Glenwinkel Lori, Wu Di, Minevich Gregory, Hobert Oliver
Department of Biochemistry and Molecular Biophysics, Howard Hughes Medical Institute, Columbia University Medical Center, New York, New York 10032.
Genetics. 2014 May;197(1):61-76. doi: 10.1534/genetics.113.160721. Epub 2014 Feb 20.

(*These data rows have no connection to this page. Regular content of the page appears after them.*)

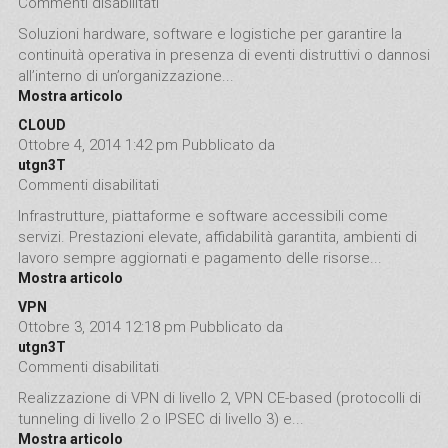
Commenti disabilitati
su DISASTER RECOVERY
Soluzioni hardware, software e logistiche per garantire la
continuità operativa in presenza di eventi distruttivi o dannosi
all’interno di un’organizzazione...
Mostra articolo
CLOUD
Ottobre 4, 2014 1:42 pm
Pubblicato da
utgn3T
Commenti disabilitati
su CLOUD
Infrastrutture, piattaforme e software accessibili come
servizi. Prestazioni elevate, affidabilità garantita, ambienti di
lavoro sempre aggiornati e pagamento delle risorse...
Mostra articolo
VPN
Ottobre 3, 2014 12:18 pm
Pubblicato da
utgn3T
Commenti disabilitati
su VPN
Realizzazione di VPN di livello 2, VPN CE-based (protocolli di
tunneling di livello 2 o IPSEC di livello 3) e...
Mostra articolo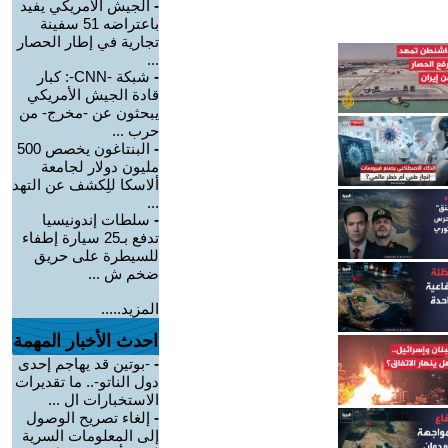
-
الجيش الأمريكي يفيد
باعتراضه 51 سفينة
تجارية في إطار الحصار
...
-
شبكة -CNN-: كبار
قادة الجيش الأمريكي
يبحثون عن -مخرج- من
حرب ...
-
البنتاغون يخصص 500
مليون دولار لجامعة
ألاسكا للِكشف عن التهد
...
-
سلطات إندونيسيا
تدفع بـ25 سيارة إطفاء
للسيطرة على حريق
ضخم ش ...
المزيد.....
احدث الأخبار المهمة
-
-بوتين قد يهاجم إحدى
دول الناتو-.. ما تقديرات
الاستخبارات ال ...
-
إلغاء تصريح الوصول
إلى المعلومات السرية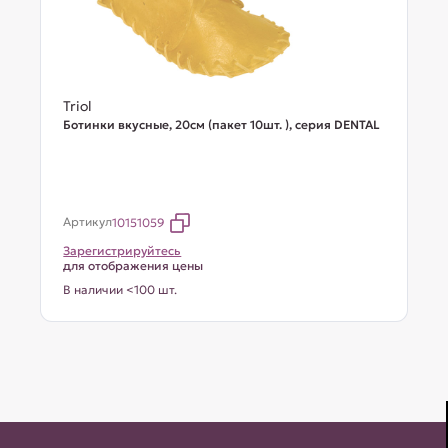
Triol
Ботинки вкусные, 20см (пакет 10шт. ), серия DENTAL
Артикул
10151059
Зарегистрируйтесь
для отображения цены
В наличии <100 шт.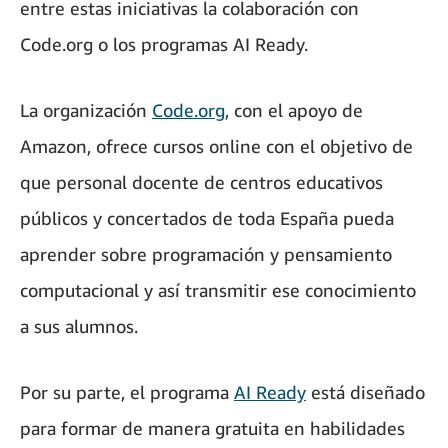
entre estas iniciativas la colaboración con
Code.org o los programas AI Ready.
La organización
Code.org
, con el apoyo de
Amazon, ofrece cursos online con el objetivo de
que personal docente de centros educativos
públicos y concertados de toda España pueda
aprender sobre programación y pensamiento
computacional y así transmitir ese conocimiento
a sus alumnos.
Por su parte, el programa
AI Ready
está diseñado
para formar de manera gratuita en habilidades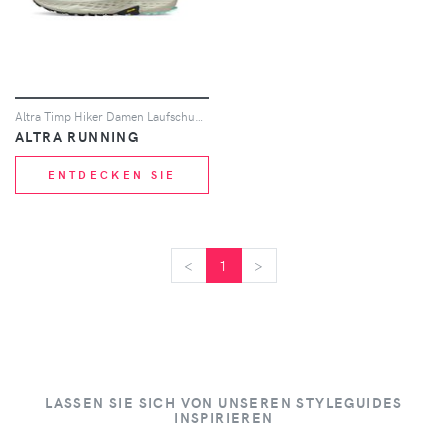
Altra Timp Hiker Damen Laufschuhe Für Damen
ALTRA RUNNING
ENTDECKEN SIE
<
<
1
>
>
LASSEN SIE SICH VON UNSEREN STYLEGUIDES
INSPIRIEREN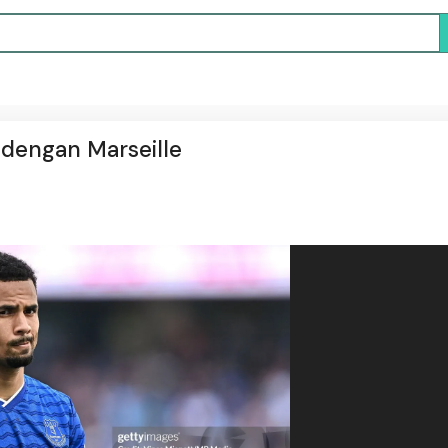
dengan Marseille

The identification of the regulatory targets of transcription factors is central to our understanding of how transcription factors fulfill their many key roles in development and homeostasis. DNA-binding sites have been uncovered for many transcription factors through a number of experimental approaches, but it has proven difficult to use this binding site information to reliably predict transcription factor target genes in genomic sequence space. Using the nematode Caenorhabditis elegans and other related nematode species as a starting point, we describe here a bioinformatic pipeline that identifies potential transcription factor target genes from genomic sequences. Among the key features of this pipeline is the use of sequence conservation of transcription-factor-binding sites in related species. Rather than using aligned genomic DNA sequences from the genomes of multiple species as a starting point, TargetOrtho scans related genome sequences independently for matches to user-provided transcription-factor-binding motifs, assigns motif matches to adjacent genes, and then determines whether orthologous genes in different species also contain motif matches. We validate TargetOrtho by identifying previously characterized targets of three different types of transcription factors in C. elegans, and we use TargetOrtho to identify novel target genes of the Collier/Olf/EBF transcription factor UNC-3 in C. elegans ventral nerve cord motor neurons. We have also implemented the use of TargetOrtho in Drosophila melanogaster using conservation among five species in the D. melanogaster species subgroup for target gene discovery.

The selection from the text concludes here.